Voter guides: Tips for working in Word

This is not a complete tutorial on Word, but contains some general tips for working in Word using the voter guide templates.

On this page:

  • How to use Word styles and headings
  • How to choose fonts
  • How to make images accessible
  • How to place image banners in headers
  • How to manage headers and footers


How to use Word styles and headings

The templates contain custom styles to manage the size, line-spacing, and other formatting in the text. Some have general names like Body,  Body-bullets, and Body-list-intro. Others are formatted and named for specific uses like TOC Heading, Measure-TableHead, or Cover-election. Sticking to the styles will help keep text consistent across all the pages of the guide (and across multiple guides).

The templates also contain custom styles for Heading 1, Heading 2, and Heading 3 to use within the text. Don’t just manually change the size or make the text bold for emphasis.

Using Heading styles also gives the page a structure that helps with accessibility.

How to choose fonts

The templates use either ClearviewADA or Arial.

The one exception is in template 4 – Candidate Statements. In California, these 200- or 250-word statements must be displayed in the same space and font size. This text uses Calibri, a compact font that fits more letters into a line, while still being easy to read.

Visual comparison of the length of an alphabet in ClearView Bold, Regular, Light, Arial, and Calibri

If you are using Clearview, stick to the Light, Regular, and Bold versions of the font.

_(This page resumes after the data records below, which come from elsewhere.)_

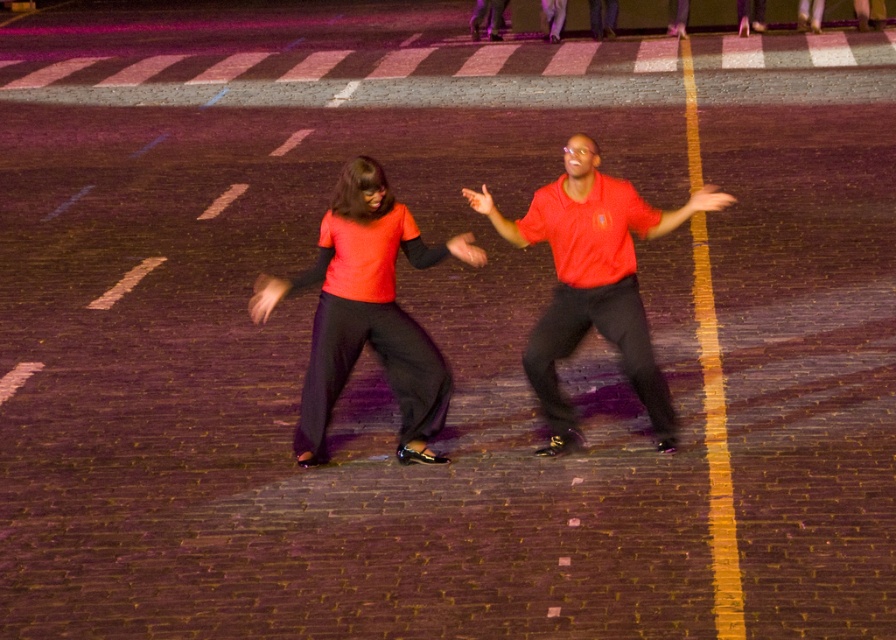 Question: Which of the following is the farthest from the observer?

Choices:
 (A) matte orange shirt at center
 (B) matte red shirt at center

Answer: (B)

Question: Is the position of matte orange shirt at center less distant than that of matte red shirt at center?

Choices:
 (A) yes
 (B) no

Answer: (A)

Question: Is matte orange shirt at center smaller than matte red shirt at center?

Choices:
 (A) yes
 (B) no

Answer: (B)

Question: Which object appears farthest from the camera in this image?

Choices:
 (A) matte orange shirt at center
 (B) matte red shirt at center

Answer: (B)

Question: Does matte orange shirt at center lie in front of matte red shirt at center?

Choices:
 (A) yes
 (B) no

Answer: (A)

Question: Which point is farther from the camera taking this photo?

Choices:
 (A) (579, 260)
 (B) (470, 256)

Answer: (A)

If you want to use a different font, you can adjust the entire template by changing two styles—Body and Normal—to your desired font. All of the other styles are based on one or the other, so will automatically update to the new font.

How to make images accessible

When placing the image on the page, it is much better to set the text wrapping to “In-Line with Text” so that the image stays with text (and it read in a more logical way by screen readers). This is not always possible, but floating images should be the rare exception.

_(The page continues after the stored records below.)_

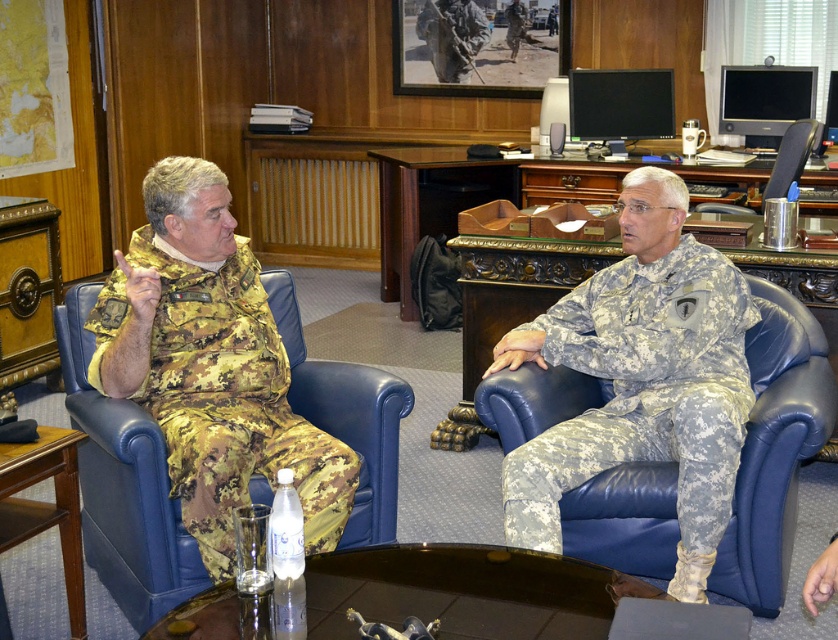 Who is positioned more to the right, camouflage fabric uniform at right or wooden table at lower left?

camouflage fabric uniform at right

What are the coordinates of `camouflage fabric uniform at right` in the screenshot? It's located at (643, 392).

You are a GUI agent. You are given a task and a screenshot of the screen. Output one action in this format:
    pyautogui.click(x=<x>, y=<y>)
    Task: Click on the camouflage fabric uniform at right
    
    Given the screenshot: What is the action you would take?
    pyautogui.click(x=643, y=392)

Between wooden desk at center and blue leather armchair at right, which one appears on the left side from the viewer's perspective?

wooden desk at center

Is the position of wooden desk at center more distant than that of blue leather armchair at right?

Yes, wooden desk at center is further from the viewer.

Which is in front, point (511, 161) or point (782, 148)?

Positioned in front is point (782, 148).

Locate an element on the screen. The width and height of the screenshot is (838, 640). wooden desk at center is located at coordinates (425, 204).

Who is shorter, wooden table at lower left or blue leather armchair at right?

With less height is blue leather armchair at right.

Is wooden table at lower left above blue leather armchair at right?

No.

I want to click on wooden table at lower left, so click(x=45, y=506).

Image resolution: width=838 pixels, height=640 pixels. What are the coordinates of `wooden table at lower left` in the screenshot? It's located at (45, 506).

To be accessible, images need alternative text (called “alt text”) that describes the image for people who can’t see them. To add alt text in Word:

  • Right click on the image and select Format Picture
  • In the Format Picture dialog, pick the last menu item, Alt Text
  • Ignore the Title field, and enter the briefest possible description of the image in the Description field

To write the alt text

  • Keep it short
  • Repeat any meaningful words in the image
  • Explain what the image is saying
  • Don’t repeat text in a caption or headline
  • You don’t need to say that it’s an image; the software already knows and will indicate that.

→ Learn how to write great alt text (presentation slides)
Tips for accessibility


How to place image banners in headers

The civic images library (and the templates) use images as part of the page headers, with text superimposed on them.

To make sure the page banners are always in the same place:

  • set the image wrapping to “behind text”
  • set the position to the same absolute settings on each page
  • set the alt text to say “decorative banner” so it’s clear that there is no information added to the words in the page title.
  • use tabs to set the position of the page number and the page title (You will have to adjust the tab for icons of different widths.)
Screen shots of the Word Image properties dialog and the advanced placement page

Use the image properties dialogs to set the position of the banner.

How to manage headers and footers

We know. The way Word handles headers so they change from section to section can make you think the file is possessed. But, there’s a secret to being able to add or remove a page without everything breaking, especially those pesky extra pages that show up when the content on the last page just fits.

We’ve made a little demo file to show you how to work around this problem, and when you can change the text or images in the header. The secret is that the “Section Break” marker contains the information for the section before the break, and if that gets deleted, so does the header and footer for that section.

In the templates, we handle the page banners two different ways:

  • In the Ways to Vote file, where every page has a different banner, it is placed in the page content. Each one is added right at the top of the page.
  • In most of the other files, the banner is in the Word Header area, so that it will repeat on every page. This is especially important for measures, where long blocks of text need to flow from one page to another.